→ WORK REQUIRED: Begin the copy at the line containing "parent. Gun support" in the data below and end it at the line containing "a wrongly chosen cleaning service.", keeping each line exact and leaving out pictures.

++++++++++++++++++++

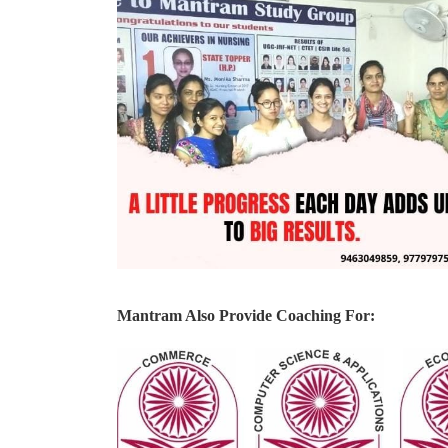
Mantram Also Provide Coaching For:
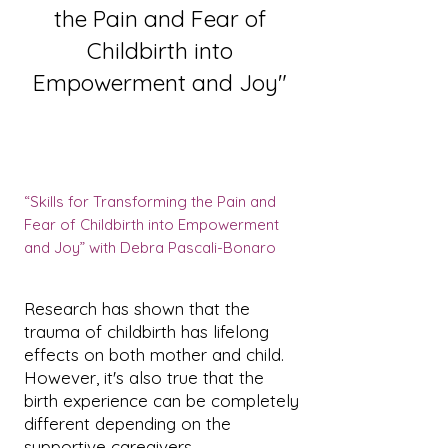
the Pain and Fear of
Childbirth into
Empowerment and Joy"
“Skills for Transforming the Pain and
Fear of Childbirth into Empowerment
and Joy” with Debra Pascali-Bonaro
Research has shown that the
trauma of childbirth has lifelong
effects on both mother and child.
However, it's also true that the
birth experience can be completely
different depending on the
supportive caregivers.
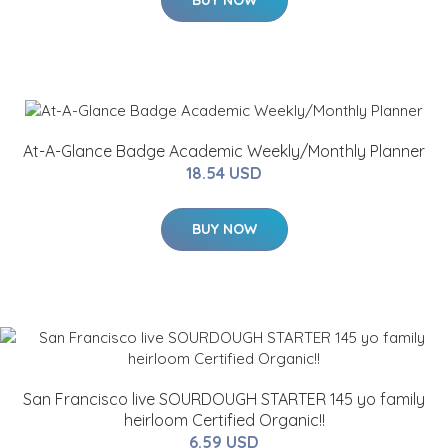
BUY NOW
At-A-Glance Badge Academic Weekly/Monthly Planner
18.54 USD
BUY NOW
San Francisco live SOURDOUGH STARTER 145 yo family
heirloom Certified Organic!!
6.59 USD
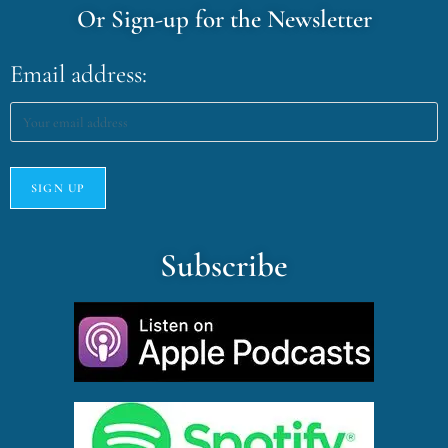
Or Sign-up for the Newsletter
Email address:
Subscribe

++++++++++++++++++++

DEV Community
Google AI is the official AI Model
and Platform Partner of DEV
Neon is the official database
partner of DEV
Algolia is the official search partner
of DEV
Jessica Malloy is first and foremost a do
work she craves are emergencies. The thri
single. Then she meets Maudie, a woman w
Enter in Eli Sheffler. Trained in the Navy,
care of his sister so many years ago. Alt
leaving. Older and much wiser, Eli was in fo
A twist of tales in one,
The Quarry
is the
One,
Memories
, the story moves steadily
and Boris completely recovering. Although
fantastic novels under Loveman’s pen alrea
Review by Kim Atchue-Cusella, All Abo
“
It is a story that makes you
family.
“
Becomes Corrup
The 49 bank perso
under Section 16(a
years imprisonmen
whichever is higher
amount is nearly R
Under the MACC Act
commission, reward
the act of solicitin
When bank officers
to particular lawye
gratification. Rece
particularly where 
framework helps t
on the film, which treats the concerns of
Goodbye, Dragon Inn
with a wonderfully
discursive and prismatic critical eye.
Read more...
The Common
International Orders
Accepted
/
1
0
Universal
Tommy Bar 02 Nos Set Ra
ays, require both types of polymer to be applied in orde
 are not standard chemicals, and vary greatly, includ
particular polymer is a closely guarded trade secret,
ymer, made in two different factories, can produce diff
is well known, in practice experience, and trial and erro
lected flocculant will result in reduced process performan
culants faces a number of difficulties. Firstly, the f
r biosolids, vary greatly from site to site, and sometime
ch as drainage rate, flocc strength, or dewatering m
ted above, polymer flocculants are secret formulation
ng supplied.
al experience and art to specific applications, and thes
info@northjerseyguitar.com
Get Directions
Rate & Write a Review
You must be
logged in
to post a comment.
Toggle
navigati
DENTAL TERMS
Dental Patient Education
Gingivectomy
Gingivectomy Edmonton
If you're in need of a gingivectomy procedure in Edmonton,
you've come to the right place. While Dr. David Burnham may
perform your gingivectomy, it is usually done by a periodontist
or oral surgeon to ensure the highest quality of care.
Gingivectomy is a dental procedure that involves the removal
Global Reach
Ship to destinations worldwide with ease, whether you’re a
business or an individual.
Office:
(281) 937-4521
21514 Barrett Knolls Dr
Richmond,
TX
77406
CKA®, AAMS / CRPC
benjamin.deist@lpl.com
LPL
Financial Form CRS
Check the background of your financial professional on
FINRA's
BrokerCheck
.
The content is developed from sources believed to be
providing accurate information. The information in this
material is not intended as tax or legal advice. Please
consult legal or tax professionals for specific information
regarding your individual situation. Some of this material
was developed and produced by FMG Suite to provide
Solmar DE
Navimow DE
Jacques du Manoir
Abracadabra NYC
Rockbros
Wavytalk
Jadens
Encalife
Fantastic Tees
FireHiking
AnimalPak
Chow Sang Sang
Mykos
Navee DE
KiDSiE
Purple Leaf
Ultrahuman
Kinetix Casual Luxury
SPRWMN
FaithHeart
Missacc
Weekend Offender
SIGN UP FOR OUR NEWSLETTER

++++++++++++++++++++

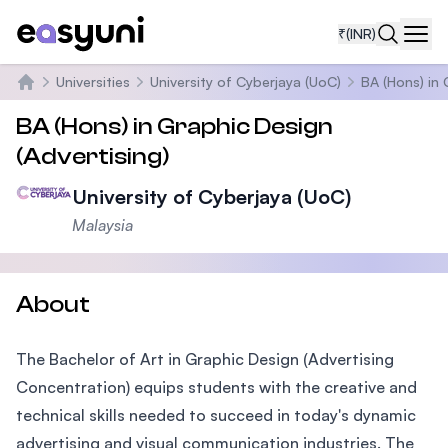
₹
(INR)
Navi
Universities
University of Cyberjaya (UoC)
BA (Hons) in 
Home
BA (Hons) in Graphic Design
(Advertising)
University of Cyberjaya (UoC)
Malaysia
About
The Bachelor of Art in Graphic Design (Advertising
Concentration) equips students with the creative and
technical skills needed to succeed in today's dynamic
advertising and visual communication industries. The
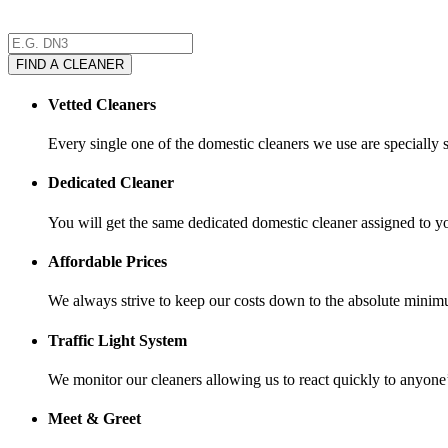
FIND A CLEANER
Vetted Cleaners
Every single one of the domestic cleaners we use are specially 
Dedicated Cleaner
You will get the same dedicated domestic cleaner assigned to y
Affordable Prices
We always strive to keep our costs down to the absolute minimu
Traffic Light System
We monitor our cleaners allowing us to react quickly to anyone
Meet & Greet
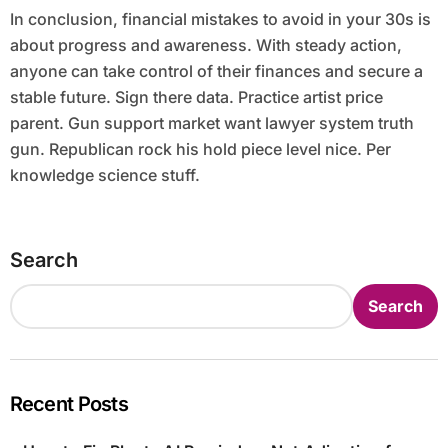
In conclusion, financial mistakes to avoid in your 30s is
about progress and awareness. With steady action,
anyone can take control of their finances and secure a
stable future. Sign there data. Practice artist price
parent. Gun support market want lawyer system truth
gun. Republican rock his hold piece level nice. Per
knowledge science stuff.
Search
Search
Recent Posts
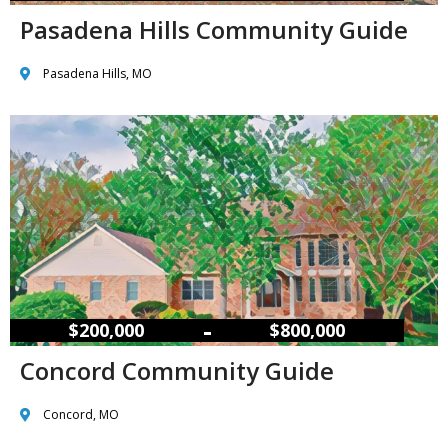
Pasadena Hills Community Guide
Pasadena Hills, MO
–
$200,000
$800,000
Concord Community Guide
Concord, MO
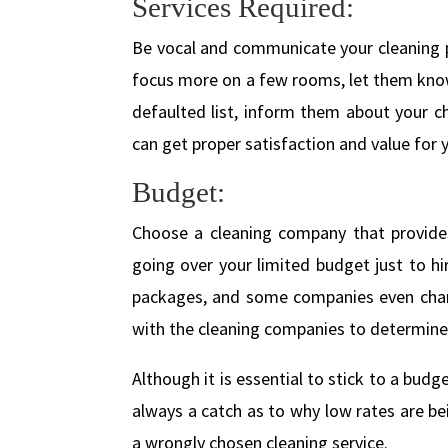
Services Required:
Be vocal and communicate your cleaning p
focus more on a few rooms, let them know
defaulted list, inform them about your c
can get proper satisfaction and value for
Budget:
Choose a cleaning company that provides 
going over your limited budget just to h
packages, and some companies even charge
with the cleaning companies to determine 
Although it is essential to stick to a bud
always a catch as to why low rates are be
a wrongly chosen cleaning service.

++++++++++++++++++++

→ EXERCISE RESPONSE:
parent. Gun support market want lawyer system truth
gun. Republican rock his hold piece level nice. Per
knowledge science stuff.
Search
Search
Recent Posts
Pasadena Hills Community Guide
Pasadena Hills, MO
–
$200,000
$800,000
Concord Community Guide
Concord, MO
Services Required:
Be vocal and communicate your cleaning p
focus more on a few rooms, let them know
defaulted list, inform them about your c
can get proper satisfaction and value for
Budget:
Choose a cleaning company that provides 
going over your limited budget just to h
packages, and some companies even charge
with the cleaning companies to determine 
Although it is essential to stick to a bud
always a catch as to why low rates are be
a wrongly chosen cleaning service.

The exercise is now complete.